Фивы, потеряв всю свою армию, сдались безоговорочно, на милость победителя. Афины всегда были открытым врагом, а Фивы оказались вероломным союзником… Филипп разместил в Фиванской крепости свой гарнизон, казнил или разогнал в ссылку всех видных противников Македонии, а Беотию освободил от фиванского правления. Никаких переговоров с фиванцами вообще никто не вел, их убитых собрали наскоро… Только Отряду оказали почести: похоронили их всех в братской могиле, так что друзья-герои и в смерти остались вместе, и над ними уселся на вечную вахту Херонейский Лев.
Едва послы вернулись из Афин, Филипп объявил пленным афинянам, что они свободны. Он обедал в своей палатке, когда попросил позволения войти один из старших офицеров, ответственный за доставку пленных домой.
— Ну? — спросил Филипп. — Что не так?
— Государь, они требуют свой багаж.
Филипп опустил лепешку, не успев откусить.
— Чего-чего требуют?..
— Да вещи свои из лагеря забрать хотят. Спальные скатки и всё такое.
Македонцы изумились. Филипп расхохотался, ухватившись за подлокотники кресла и высоко закинув голову. Рявкнул:
— Они что?.. Думают, мы у них в бабки выиграли?! Гони их вон!
Офицер вышел. Снаружи послышалось недовольное ворчание уходящей толпы. Александр сказал:
— А почему бы нам не пойти, а? Городу мы ничего не сделаем. Они просто уйдут из города, если ты появишься в Аттике.
Филипп покачал головой.
— В этом я не уверен. А Акрополь еще никогда никто не взял, если только там люди были.

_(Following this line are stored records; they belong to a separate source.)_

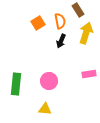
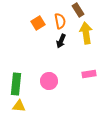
yellow arrow: rotated 25 degrees counterclockwise
yellow triangle: moved 26 px left, 3 px up
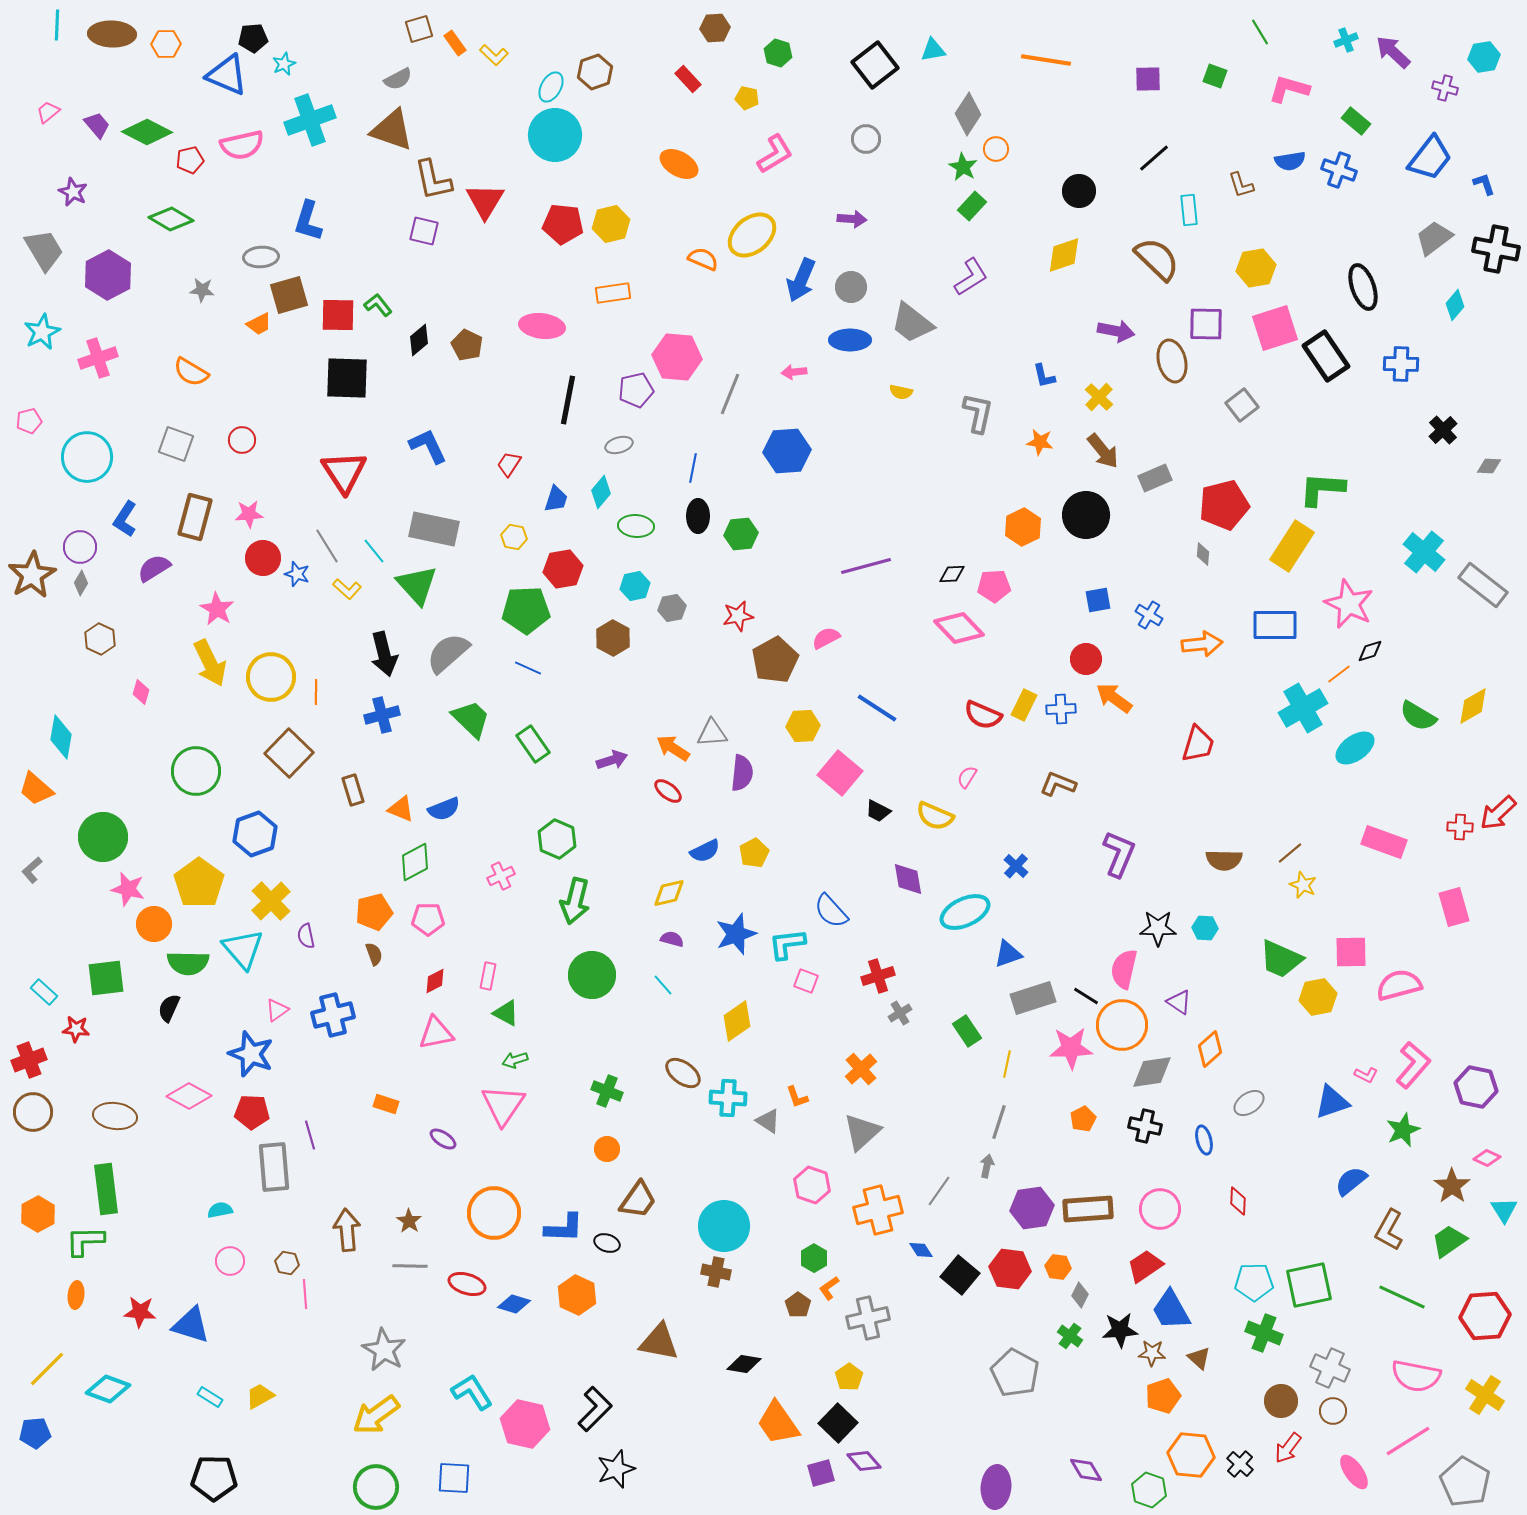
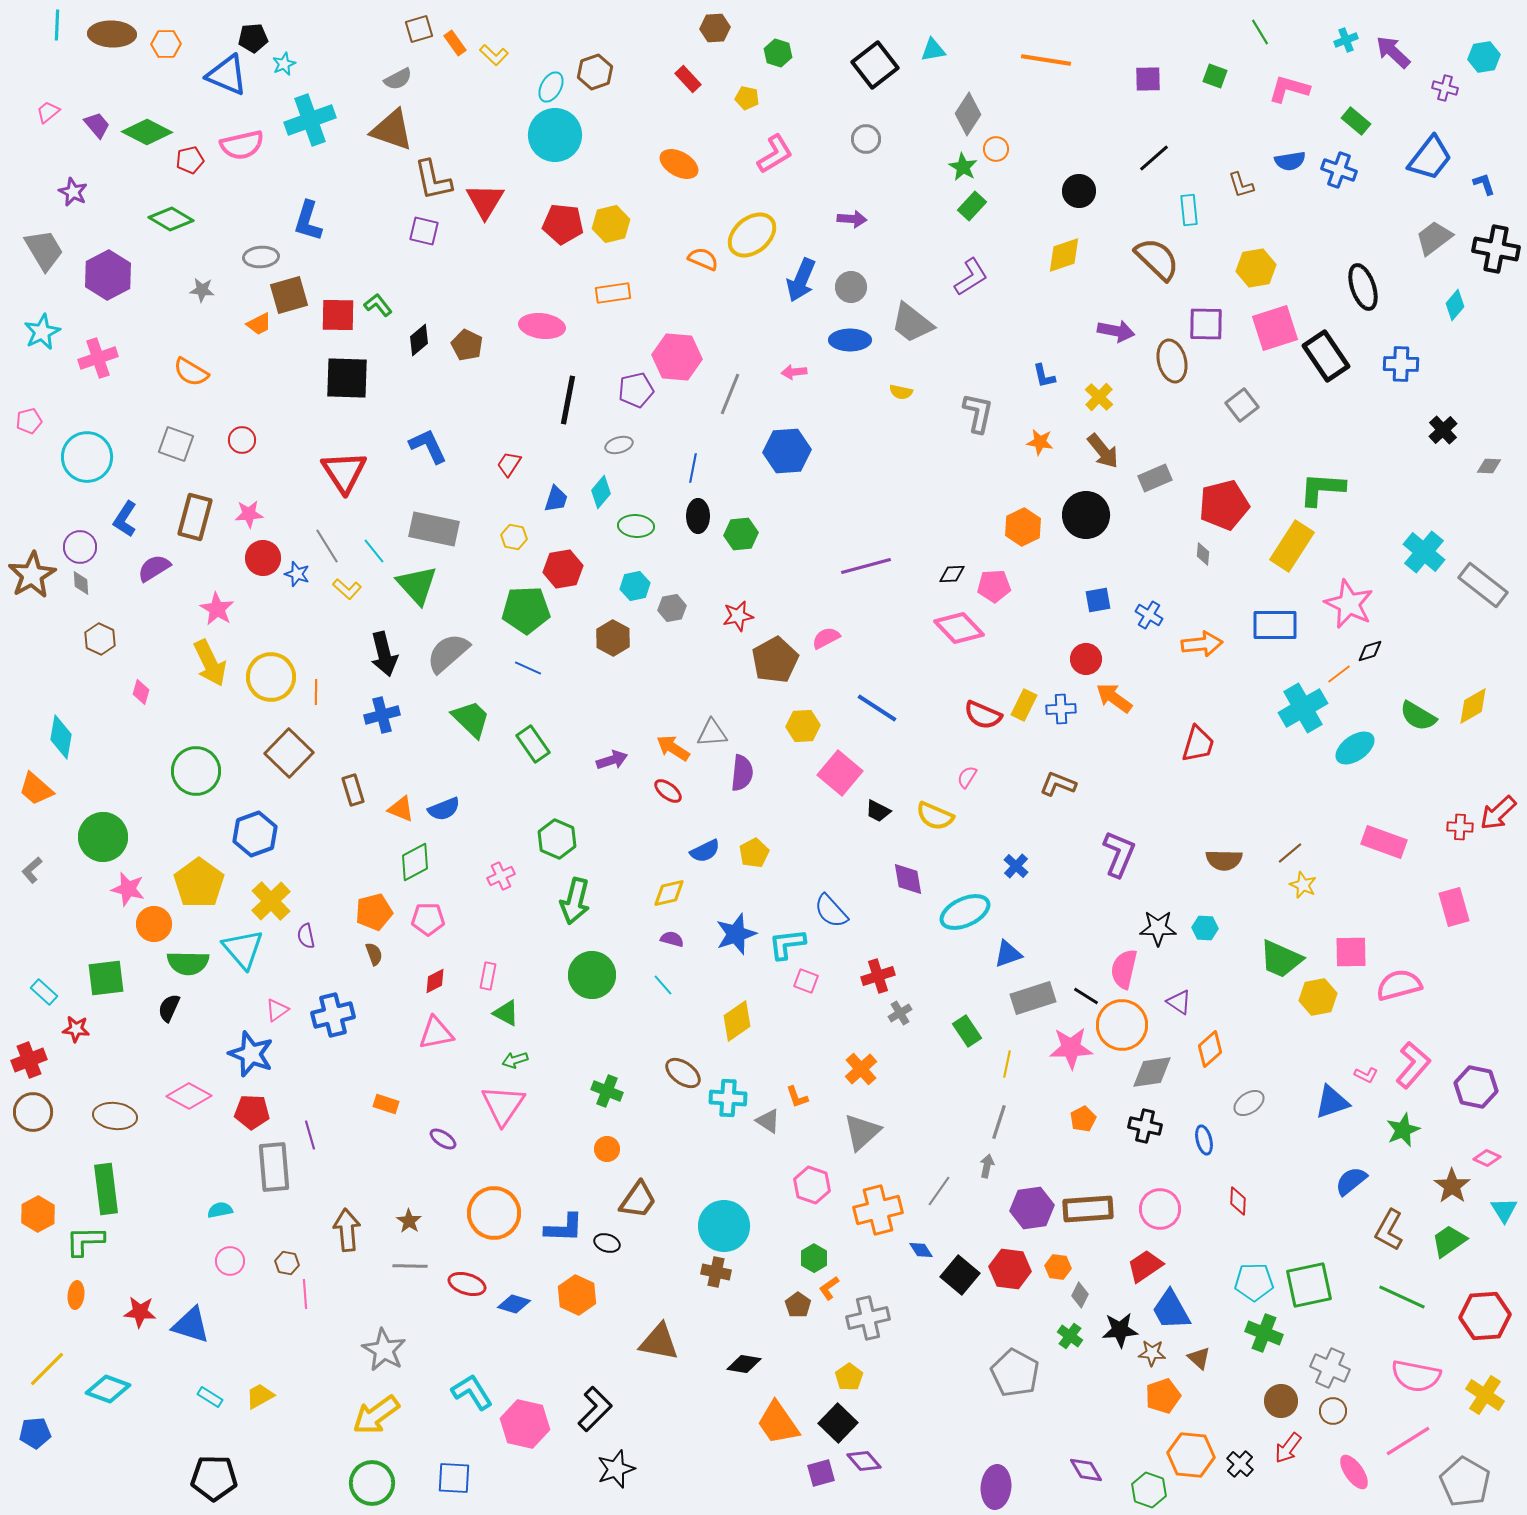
gray diamond at (81, 583): rotated 35 degrees counterclockwise
green circle at (376, 1487): moved 4 px left, 4 px up
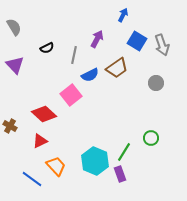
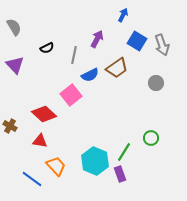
red triangle: rotated 35 degrees clockwise
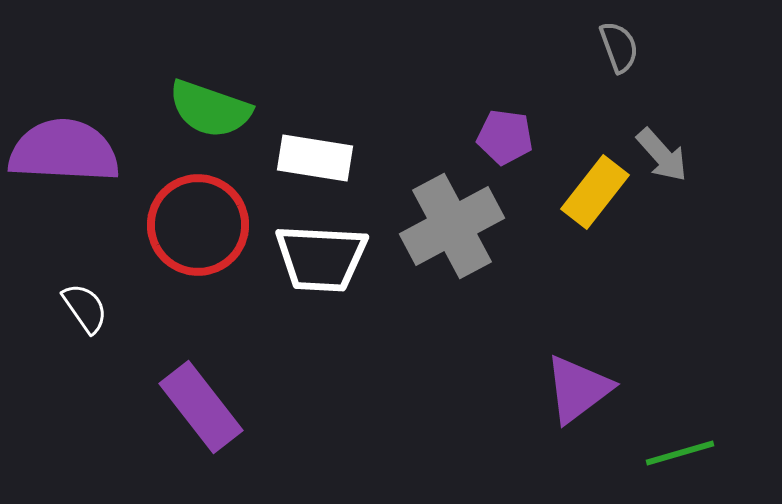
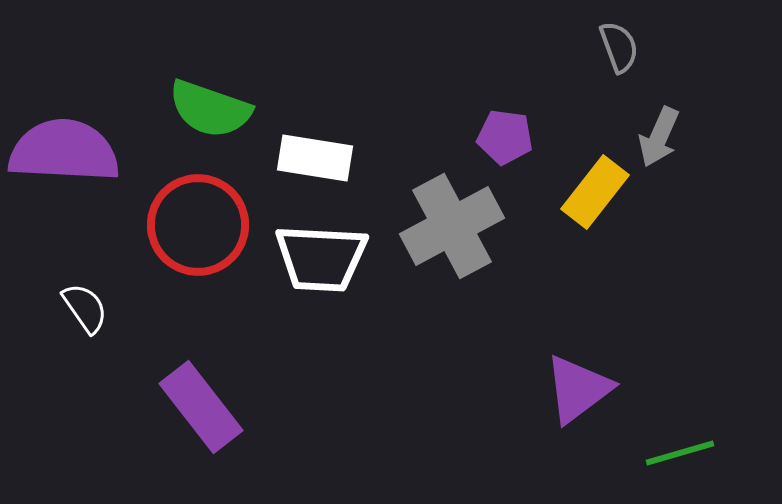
gray arrow: moved 3 px left, 18 px up; rotated 66 degrees clockwise
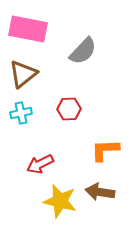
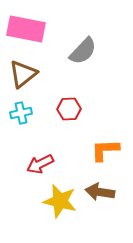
pink rectangle: moved 2 px left
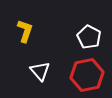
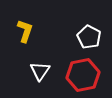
white triangle: rotated 15 degrees clockwise
red hexagon: moved 4 px left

— Никогда? — переспросил Александр.
— Только один раз, но то был Ксеркс!.. Нет-нет, такого нам не надо.
— Конечно, не надо… — Они не вспоминали вслух ни о комосе, ни о том, что Александр ушел тогда; и оба были благодарны друг другу за эту сдержанность. — Но я никак не пойму, почему ты не заставил их хотя бы Демосфена выдать.
Филипп макнул лепешку в миску с супом.
— Знаешь, тогда бы вместо этого человека у них появилась его статуя. Статуя героя. А с человеком дело иметь проще, он больше жизнью дорожит. Ну, ладно. Ты-то совсем скоро Афины увидишь: поедешь туда послом, погибших отдавать.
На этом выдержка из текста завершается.